A data de nascimento é outro ponto mal explicado. No site da VB&M surge 1980. Na Wikipedia está 1981. O próprio disse ao Observador que é 27 de junho de 1980. “Nasci numa sexta-feira, signo de câncer, às 4 e meia”, precisou.

“A questão mas interessante levantada pelas as suspeitas sobre o Prémio Babel é esta: as pessoas têm a expectativa de encontrar no ambiente virtual da internet um equivalente do mundo, só que o mundo virtual não é o espelho do mundo, é parte do mundo. O mundo é muito mais complexo do que o ambiente virtual e toda a busca de equivalência vai ser uma busca sem resultados seguros”, analisou Salvador. “Este prémio, como evento cultural, já entrou na zona de penumbra da arte, talvez por isso as pessoas estejam inseguras quanto ao que ele é. Penumbra é o espaço em que o olho humano não consegue enxergar claramente. As pessoas só conseguem ver a realidade de acordo com o que já conhecem.”

Salvador publicou em 2012 o romance “A Condessa de Picaçurova” (na capa, o primeiro nome é grafado como Antônio).

Conta no Deutsche Bank

O site do prémio foi retirado do ar há poucos dias e exibe agora uma mensagem do programador informático, Vítor Germano, que se distancia do conteúdo: “Nenhuma informação que estava neste site é de minha autoria, recebi todos os textos, imagens, traduções e informações que aqui estavam por e-mail.” Diz mais: “Nunca tive encontros presenciais ou conversas por telefone com qualquer pessoa da organização. Tive apenas uma conversa por voz (através do Skype), com uma pessoa da organização, que me falou que a câmara estava estragada.”

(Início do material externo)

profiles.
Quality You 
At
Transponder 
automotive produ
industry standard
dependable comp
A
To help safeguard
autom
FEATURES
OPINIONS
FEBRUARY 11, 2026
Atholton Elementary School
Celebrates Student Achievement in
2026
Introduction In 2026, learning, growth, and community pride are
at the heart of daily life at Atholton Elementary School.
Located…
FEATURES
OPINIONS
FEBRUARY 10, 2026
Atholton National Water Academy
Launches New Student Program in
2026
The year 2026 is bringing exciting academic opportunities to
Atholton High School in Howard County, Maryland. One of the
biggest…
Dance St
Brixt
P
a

Vítor Germano garante, porém, que foi pago pela criação do site. É o comprovativo desse pagamento, uma transferência a partir do Deutsche Bank, que alegadamente permite fazer a ponte com Antonio Salvador: a conta bancária está em nome de Júlio César Pereira, de acordo com a “Folha de S. Paulo”.

“Todas as pessoas que trabalham no prémio, e sobretudo eu, como consultor, podemos contratar serviços, pagar verbas, não há qualquer irregularidade. Paguei a verba, mas não fui a pessoa que pagou o site”, explicou o visado ao Observador.

Contornos patológicos?

Estaria Salvador a planear apoderar-se dos originais enviados a concurso? Iria tentar publicá-los em nome próprio? Ou concorrer com eles a prémios de literatura? As dúvidas têm surgido na imprensa brasileira e nas redes sociais. Ele desconsidera-as, diz que são alegações “patéticas” que revelam uma “mentalidade de teledramaturgia”, um “ambiente de novela”. Prefere apontar o dedo ao “momento histórico” conturbado que se vive no Brasil.

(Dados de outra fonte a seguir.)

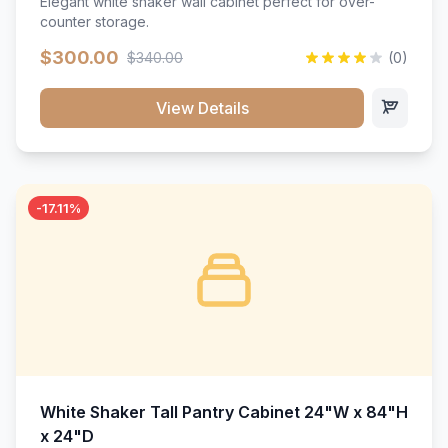
Elegant white shaker wall cabinet perfect for over-
counter storage.
$300.00
$340.00
(0)
View Details
-17.11%
White Shaker Tall Pantry Cabinet 24"W x 84"H
x 24"D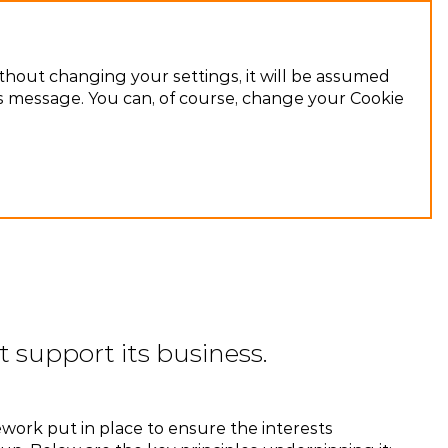
Ru
ithout changing your settings, it will be assumed
his message. You can, of course, change your Cookie
 support its business.
ework put in place to ensure the interests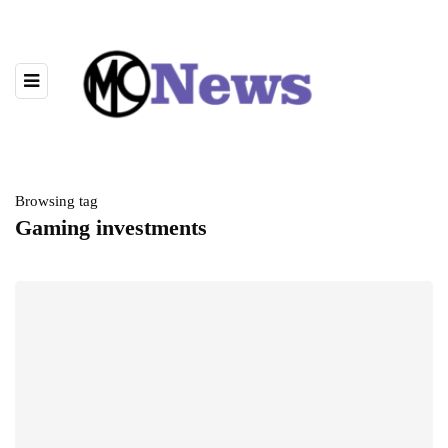
Browsing tag
Gaming investments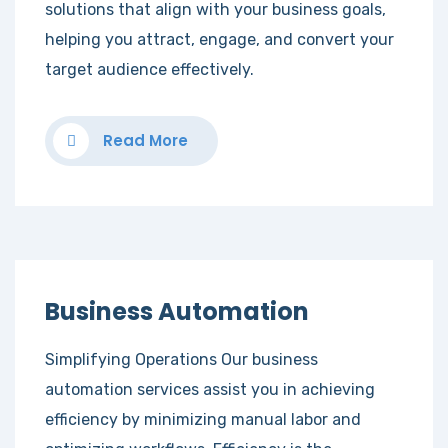
solutions that align with your business goals,
helping you attract, engage, and convert your
target audience effectively.
Read More
Business Automation
Simplifying Operations Our business
automation services assist you in achieving
efficiency by minimizing manual labor and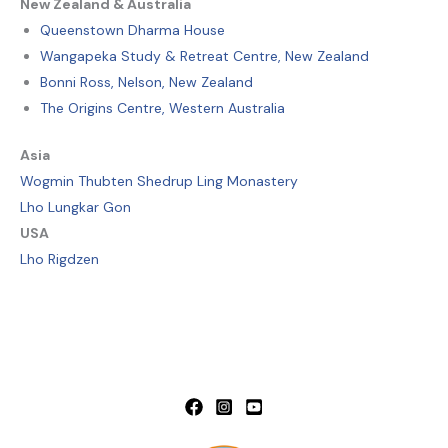
New Zealand & Australia
Queenstown Dharma House
Wangapeka Study & Retreat Centre, New Zealand
Bonni Ross, Nelson, New Zealand
The Origins Centre, Western Australia
Asia
Wogmin Thubten Shedrup Ling Monastery
Lho Lungkar Gon
USA
Lho Rigdzen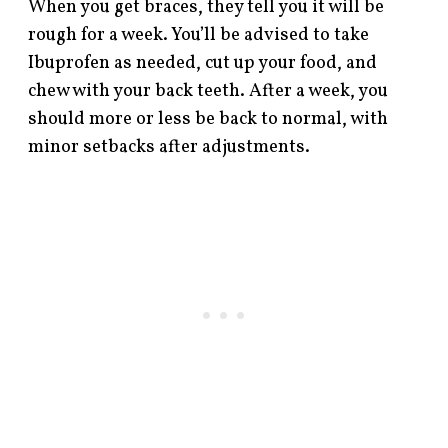
When you get braces, they tell you it will be
rough for a week. You’ll be advised to take
Ibuprofen as needed, cut up your food, and
chew with your back teeth. After a week, you
should more or less be back to normal, with
minor setbacks after adjustments.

A notícia que saiu na ‘Folha de São Paulo’ é o retrato da incompreensão e do autoritarismo no Brasil. São forças reacionárias. Hoje, tudo no Brasil é objeto de suspeição, tudo. Existe uma tentativa de desqualificar o prémio e as pessoas envolvidas. Uma certa elite intelectual, assim chamada, que está arreigada no poder e no controlo das expressões culturais, viu-se de repente despojada desse poder e reagiu violentamente”, afirmou Antonio Salvador. “A notícia da ‘Folha’ atende a determinados interesses, muito claros, e até poderia dizer que foi encomendada”. Mas por quem? “Não posso dizer, seria uma suposição, mas tudo virá à tona até julho. Há um conteúdo calunioso naquela notícia, uma intenção de desqualificar.” Tenciona agir judicialmente contra alguém? “Tenho coisas mais importantes que fazer.”

O caso é digno de romance. Faz lembrar uma performance de artistas de vanguarda no início do século XX. No Facebook, Antonio Salvador tem reagido com calma e ironia. Ao telefone, mostrou-se bem-humorado, disponível para todas as perguntas. Há aqui apenas factos mal explicados e interpretações precipitadas ou estamos mesmo perante um caso mental? “Não há nenhum contorno patológico, se houvesse, acho que toda a produção artística teria esse contorno”, respondeu. “Não tenho pressa, vou esperar até julho. Gostaria de ver a cara das pessoas quando o prémio for atribuído.” A data e o local ainda não foram divulgados. Serão algum dia?